LazyValue is used in the InternalIterator interface, such that all positioning calls return (*InternalKey, LazyValue). It is also exposed via the public Iterator for callers that need to remember a recent but not necessarily latest LazyValue, in case they need the actual value in the future. An example is a caller that is iterating in reverse and looking for the latest MVCC version for a key -- it cannot identify the latest MVCC version without stepping to the previous key-value pair e.g. storage.pebbleMVCCScanner in CockroachDB.

Performance note: It is important for this struct to not exceed a sizeof 32 bytes, for optimizing the common case of the in-place value. Prior to introducing LazyValue, we were passing around a []byte which is 24 bytes. Passing a 40 byte or larger struct causes performance to drop by 75% on some benchmarks that do tight iteration loops.
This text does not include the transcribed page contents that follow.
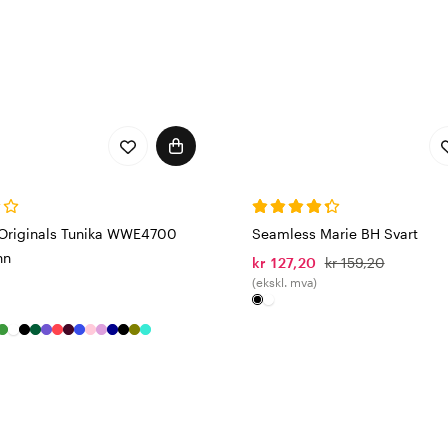
Originals Tunika WWE4700
Seamless Marie BH Svart
nn
kr 127,20
kr 159,20
(ekskl. mva)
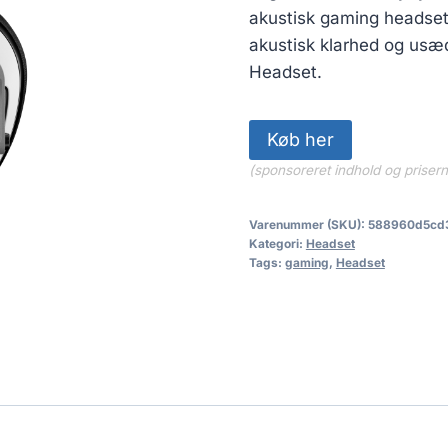
akustisk gaming headset 
akustisk klarhed og usæ
Headset.
Køb her
(sponsoreret indhold og priser
Varenummer (SKU):
588960d5cd
Kategori:
Headset
Tags:
gaming
,
Headset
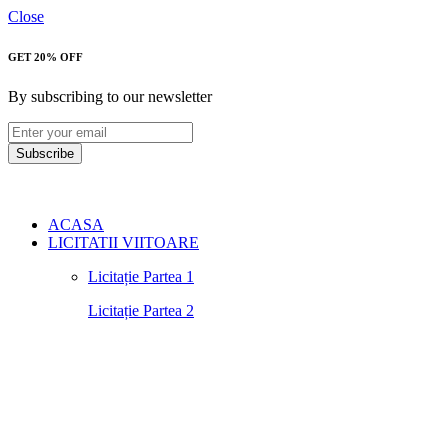
Close
GET 20% OFF
By subscribing to our newsletter
Subscribe
ACASA
LICITATII VIITOARE
Licitație Partea 1
Licitație Partea 2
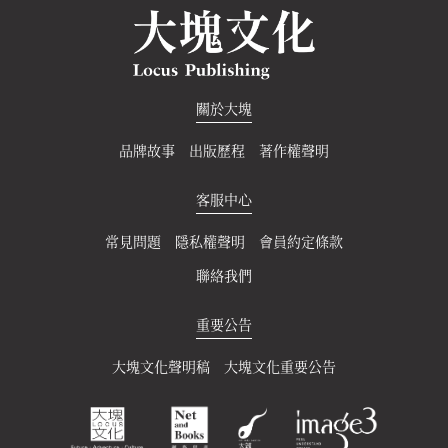
關於大塊
品牌故事
出版歷程
著作權聲明
客服中心
常見問題
隱私權聲明
會員約定條款
聯絡我們
重要公告
大塊文化聲明稿
大塊文化重要公告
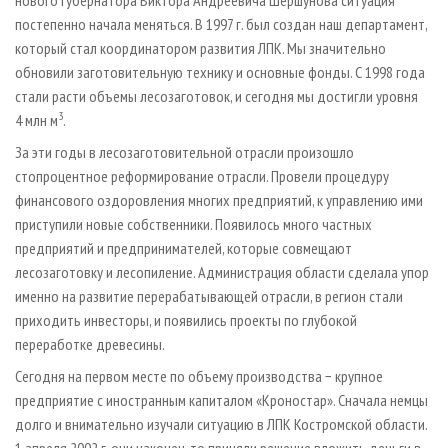
нового губернатора Виктора Андреевича Шершунова ситуация
постепенно начала меняться. В 1997 г. был создан наш департамент,
который стал координатором развития ЛПК. Мы значительно
обновили заготовительную технику и основные фонды. С 1998 года
стали расти объемы лесозаготовок, и сегодня мы достигли уровня
3
4 млн м
.
За эти годы в лесозаготовительной отрасли произошло
стопроцентное реформирование отрасли. Провели процедуру
финансового оздоровления многих предприятий, к управлению ими
приступили новые собственники. Появилось много частных
предприятий и предпринимателей, которые совмещают
лесозаготовку и лесопиление. Администрация области сделала упор
именно на развитие перерабатывающей отрасли, в регион стали
приходить инвесторы, и появились проекты по глубокой
переработке древесины.
Сегодня на первом месте по объему производства − крупное
предприятие с иностранным капиталом «Кроностар». Сначала немцы
долго и внимательно изучали ситуацию в ЛПК Костромской области.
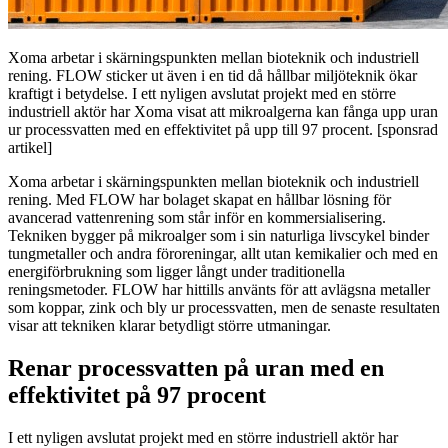
Xoma arbetar i skärningspunkten mellan bioteknik och industriell
rening. FLOW sticker ut även i en tid då hållbar miljöteknik ökar
kraftigt i betydelse. I ett nyligen avslutat projekt med en större
industriell aktör har Xoma visat att mikroalgerna kan fånga upp uran
ur processvatten med en effektivitet på upp till 97 procent. [sponsrad
artikel]
Xoma arbetar i skärningspunkten mellan bioteknik och industriell
rening. Med FLOW har bolaget skapat en hållbar lösning för
avancerad vattenrening som står inför en kommersialisering.
Tekniken bygger på mikroalger som i sin naturliga livscykel binder
tungmetaller och andra föroreningar, allt utan kemikalier och med en
energiförbrukning som ligger långt under traditionella
reningsmetoder. FLOW har hittills använts för att avlägsna metaller
som koppar, zink och bly ur processvatten, men de senaste resultaten
visar att tekniken klarar betydligt större utmaningar.
Renar processvatten på uran med en
effektivitet på 97 procent
I ett nyligen avslutat projekt med en större industriell aktör har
Memory management: This is subtle, but important for performance.

A LazyValue returned by an InternalIterator or Iterator is unstable in that repositioning the iterator will invalidate the memory inside it. A caller wishing to maintain that LazyValue needs to call LazyValue.Clone(). Note that this does not fetch the value if it is not in-place. Clone() should ideally not be called if LazyValue.Value() has been called, since the cloned LazyValue will forget the extracted/fetched value, and calling Value() on this clone will cause the value to be extracted again. That is, Clone() does not make any promise about the memory stability of the underlying value.

A user of an iterator that calls LazyValue.Value() wants as much as possible for the returned value []byte to point to iterator owned memory.

  1. [P1] The underlying iterator that owns that memory also needs a promise from that user that at any time there is at most one value []byte slice that the caller is expecting it to maintain. Otherwise, the underlying iterator has to maintain multiple such []byte slices which results in more complicated and inefficient code.

  2. [P2] The underlying iterator, in order to make the promise that it is maintaining the one value []byte slice, also needs a way to know when it is relieved of that promise. One way it is relieved of that promise is by being told that it is being repositioned. Typically, the owner of the value []byte slice is a sstable iterator, and it will know that it is relieved of the promise when it is repositioned. However, consider the case where the caller has used LazyValue.Clone() and repositioned the iterator (which is actually a tree of iterators). In this case the underlying sstable iterator may not even be open. LazyValue.Value() will still work (at a higher cost), but since the sstable iterator is not open, it does not have a mechanism to know when the retrieved value is no longer in use. We refer to this situation as "not satisfying P2". To handle this situation, the LazyValue.Value() method accepts a caller owned buffer, that the callee will use if needed. The callee explicitly tells the caller whether the []byte slice for the value is now owned by the caller. This will be true if the callee attempted to use buf and either successfully used it or allocated a new []byte slice.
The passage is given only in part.